Metformin and Vitamin B12 Deficiency: What You Need to Know About Long-Term Risks

by Silver Star November 18, 2025 Health 14
Metformin and Vitamin B12 Deficiency: What You Need to Know About Long-Term Risks

For millions of people with type 2 diabetes, metformin is the go-to medication. It’s cheap, effective, and has been used for decades. But there’s a hidden risk many patients-and even some doctors-don’t talk about: metformin can slowly drain your vitamin B12 levels over time. And if left unchecked, that deficiency can lead to nerve damage, fatigue, and even permanent neurological problems that look exactly like worsening diabetes.

How Metformin Steals Your B12

Metformin doesn’t just lower blood sugar. It also interferes with how your body absorbs vitamin B12 from food. The problem starts in your small intestine, where B12 normally binds to a protein called intrinsic factor and gets pulled into your bloodstream. Metformin messes with calcium, which is needed for that binding process. Without enough calcium working right, your body can’t absorb B12 properly.

Studies show this isn’t rare. People taking 2,000 mg or more of metformin daily have up to a 30% drop in B12 absorption.

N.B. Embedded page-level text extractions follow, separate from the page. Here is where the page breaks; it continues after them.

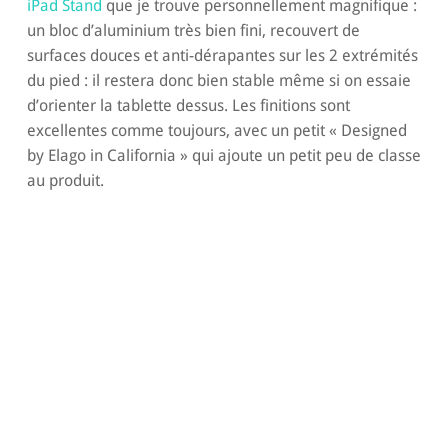
iPad Stand
que je trouve personnellement magnifique :
un bloc d’aluminium très bien fini, recouvert de
surfaces douces et anti-dérapantes sur les 2 extrémités
du pied : il restera donc bien stable même si on essaie
d’orienter la tablette dessus. Les finitions sont
excellentes comme toujours, avec un petit « Designed
by Elago in California » qui ajoute un petit peu de classe
au produit.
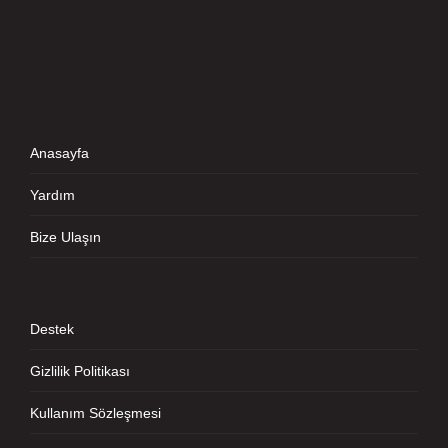
Anasayfa
Yardım
Bize Ulaşın
Destek
Gizlilik Politikası
Kullanım Sözleşmesi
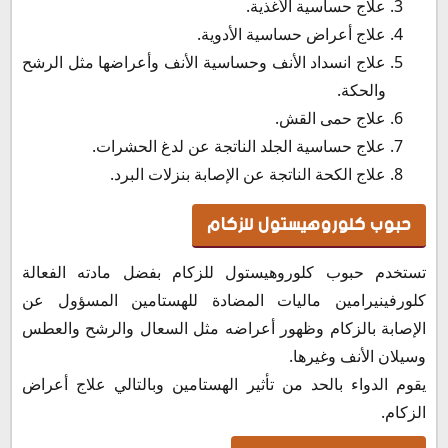
علاج حساسية الأغذية.
علاج أعراض حساسية الأدوية.
علاج انسداد الأنف وحساسية الأنف وأعراضها مثل الرشح
والحكة.
علاج حمى القش.
علاج حساسية الجلد الناتجة عن لدغ الحشرات.
علاج الكحة الناتجة عن الإصابة بنزلات البرد.
حبوب كلوروهيستول للزكام
تستخدم حبوب كلوروهيستول للزكام بفضل مادته الفعالة
كلورفينيرامين ماليات المضادة للهستامين المسؤول عن
الإصابة بالزكام وظهور أعراضه مثل السعال والرشح والعطس
وسيلان الأنف وغيرها.
يقوم الدواء بالحد من تأثير الهستامين وبالتالي علاج أعراض
الزكام.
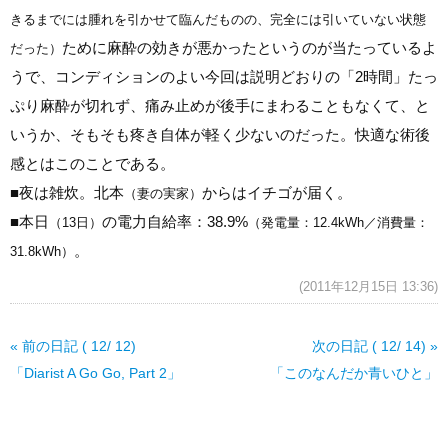
きるまでには腫れを引かせて臨んだものの、完全には引いていない状態
ために麻酔の効きが悪かったというのが当たっているよ
だった）
うで、コンディションのよい今回は説明どおりの「2時間」たっ
ぷり麻酔が切れず、痛み止めが後手にまわることもなくて、と
いうか、そもそも疼き自体が軽く少ないのだった。快適な術後
感とはこのことである。
■
夜は雑炊。北本
からはイチゴが届く。
（妻の実家）
■
本日
の電力自給率：38.9%
（13日）
（発電量：12.4kWh／消費量：
。
31.8kWh）
(2011年12月15日 13:36)
« 前の日記 ( 12/ 12)
次の日記 ( 12/ 14) »
「Diarist A Go Go, Part 2」
「このなんだか青いひと」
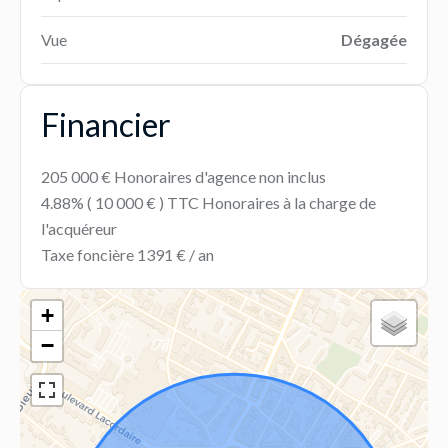
Vue
Dégagée
Financier
205 000 € Honoraires d'agence non inclus
4.88% ( 10 000 € ) TTC Honoraires à la charge de
l'acquéreur
Taxe foncière
1391 € / an
+
−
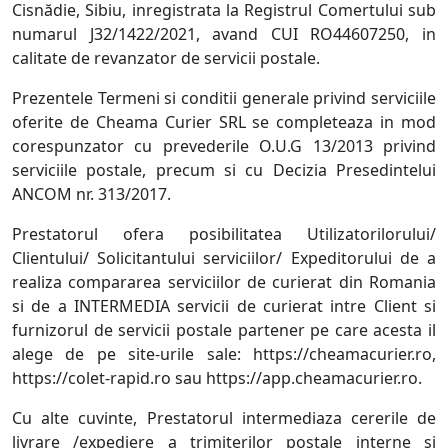
Cisnădie, Sibiu, inregistrata la Registrul Comertului sub
numarul J32/1422/2021, avand CUI RO44607250, in
calitate de revanzator de servicii postale.
Prezentele Termeni si conditii generale privind serviciile
oferite de Cheama Curier SRL se completeaza in mod
corespunzator cu prevederile O.U.G 13/2013 privind
serviciile postale, precum si cu Decizia Presedintelui
ANCOM nr. 313/2017.
Prestatorul ofera posibilitatea Utilizatorilorului/
Clientului/ Solicitantului serviciilor/ Expeditorului de a
realiza compararea serviciilor de curierat din Romania
si de a INTERMEDIA servicii de curierat intre Client si
furnizorul de servicii postale partener pe care acesta il
alege de pe site-urile sale: https://cheamacurier.ro,
https://colet-rapid.ro sau https://app.cheamacurier.ro.
Cu alte cuvinte, Prestatorul intermediaza cererile de
livrare /expediere a trimiterilor postale interne si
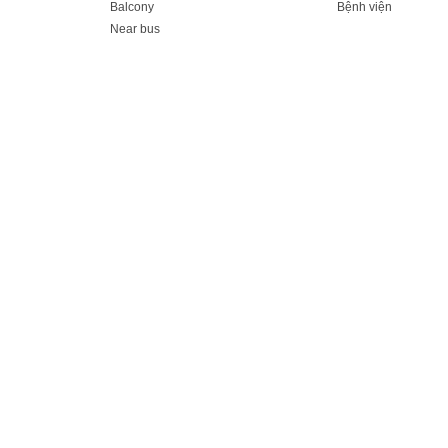
Balcony
Bệnh viện
Near bus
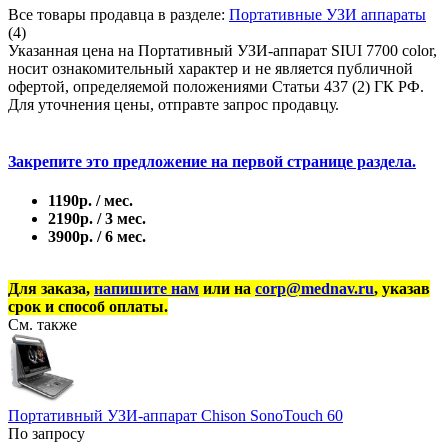
Все товары продавца в разделе:
Портативные УЗИ аппараты
(4)
Указанная цена на Портативный УЗИ-аппарат SIUI 7700 color,
носит ознакомительный характер и не является публичной
офертой, определяемой положениями Статьи 437 (2) ГК РФ.
Для уточнения цены, отправте запрос продавцу.
Закрепите это предложение на первой странице раздела.
1190р. / мес.
2190р. / 3 мес.
3900р. / 6 мес.
Для заказа,
напишите нам
или на
corp@mednav.ru
, указав
срок и способ оплаты.
См. также
Портативный УЗИ-аппарат Chison SonoTouch 60
По запросу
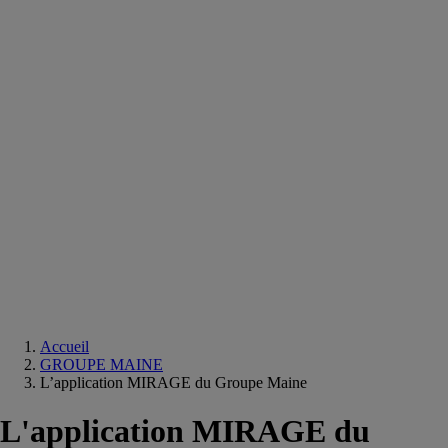
Equipements
salle
de
bain
Douche
Matériaux
salle
de
bain
Meuble
salle
de
bain
Robinetterie
Techniques
sanitaires
Accueil
GROUPE MAINE
L’application MIRAGE du Groupe Maine
L'application MIRAGE du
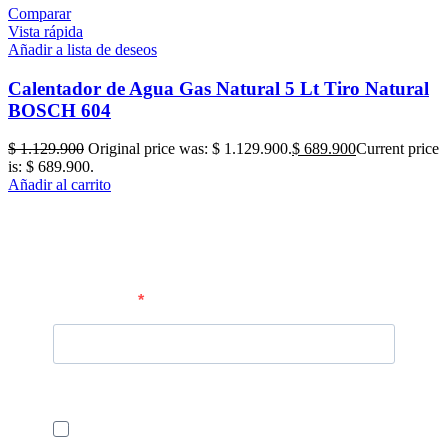
Comparar
Vista rápida
Añadir a lista de deseos
Calentador de Agua Gas Natural 5 Lt Tiro Natural
BOSCH 604
$
1.129.900
Original price was: $ 1.129.900.
$
689.900
Current price
is: $ 689.900.
Añadir al carrito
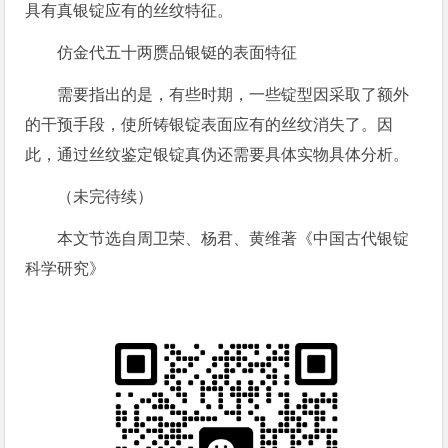
具有真银锭应有的丝纹特征。
仿金代五十两赝品银铤的表面特征
需要指出的是，有些时期，一些锭型因采取了额外
的干预手段，使所铸银锭表面应有的丝纹消失了。因
此，通过丝纹鉴定银锭真伪还需要具体实物具体分析。
（未完待续）
本文节选自周卫荣、杨君、黄维著《中国古代银锭
科学研究》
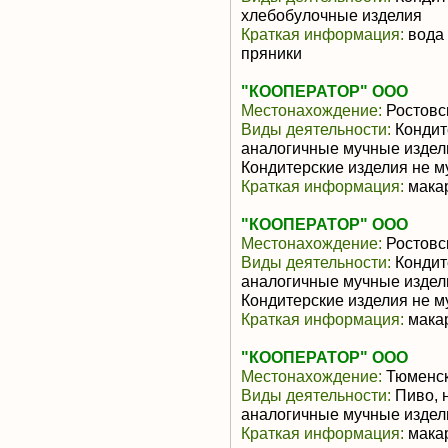
хлебобулочные изделия
Краткая информация:
вода 
пряники
"КООПЕРАТОР" ООО
Местонахождение:
Ростовс
Виды деятельности:
Кондит
аналогичные мучные издели
Кондитерские изделия не 
Краткая информация:
макар
"КООПЕРАТОР" ООО
Местонахождение:
Ростовс
Виды деятельности:
Кондит
аналогичные мучные издели
Кондитерские изделия не 
Краткая информация:
макар
"КООПЕРАТОР" ООО
Местонахождение:
Тюменск
Виды деятельности:
Пиво, 
аналогичные мучные издел
Краткая информация:
макар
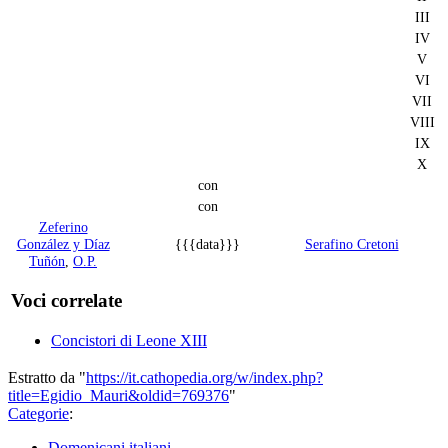
III
IV
V
VI
VII
VIII
IX
X
con
con
Zeferino
González y Díaz
{{{data}}}
Serafino Cretoni
Tuñón
,
O.P.
Voci correlate
Concistori di Leone XIII
Estratto da "
https://it.cathopedia.org/w/index.php?
title=Egidio_Mauri&oldid=769376
"
Categorie
:
Domenicani italiani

And the longer you’re on it, the worse it gets. For every extra gram of metformin you take each day, your risk of deficiency more than doubles. After 4 to 5 years, your body’s B12 stores-normally enough to last years-start running dangerously low. By year 10, nearly half of long-term users are deficient.

It gets worse if you’re also taking proton-pump inhibitors (PPIs) like omeprazole for heartburn. These drugs reduce stomach acid, which is needed to free B12 from food. Combine that with metformin, and you’ve got a double hit. Research shows up to 40% of people on both medications develop deficiency.

The Silent Symptoms Nobody Talks About

Here’s the scary part: B12 deficiency doesn’t show up as anemia right away. In fact, the first signs are often neurological-and they look just like diabetic neuropathy.

  • Constant fatigue, even when your blood sugar is under control
  • Numbness or tingling in your hands and feet
  • Muscle weakness that gets worse over time
  • A sore, red tongue or mouth ulcers
  • Blurred vision or trouble focusing
  • Pale or yellowish skin

One patient on a UK diabetes forum shared that after 8 years on metformin, she was told her leg pain and numbness were just “worsening diabetes.” Her B12 level was 128 pmol/L-well below the normal range of 221 pmol/L. After six months of B12 injections, her symptoms improved dramatically. Another Reddit user described a five-year journey before doctors finally caught his B12 deficiency, by which time he had developed irreversible spinal cord damage called subacute combined degeneration.

Studies confirm this isn’t unusual. In one large study, 38% of patients showed neurological symptoms before any signs of anemia appeared. That means if your doctor only checks for anemia, they might miss the problem entirely.

Who’s Most at Risk?

Not everyone on metformin gets deficient-but some people are far more vulnerable:

  • Long-term users: Anyone on metformin for more than 4 years
  • High-dose users: Those taking 2,000 mg or more daily
  • Vegetarians and vegans: No meat, dairy, or eggs means no dietary B12 to begin with
  • People on PPIs: Acid blockers make absorption even harder
  • Older adults: Natural B12 absorption declines with age
  • Those with gut issues: Crohn’s, celiac, or past gastric surgery

One study found that among vegetarians on metformin, the risk of deficiency jumped to over 50% after 12 years. That’s not a coincidence-it’s a warning.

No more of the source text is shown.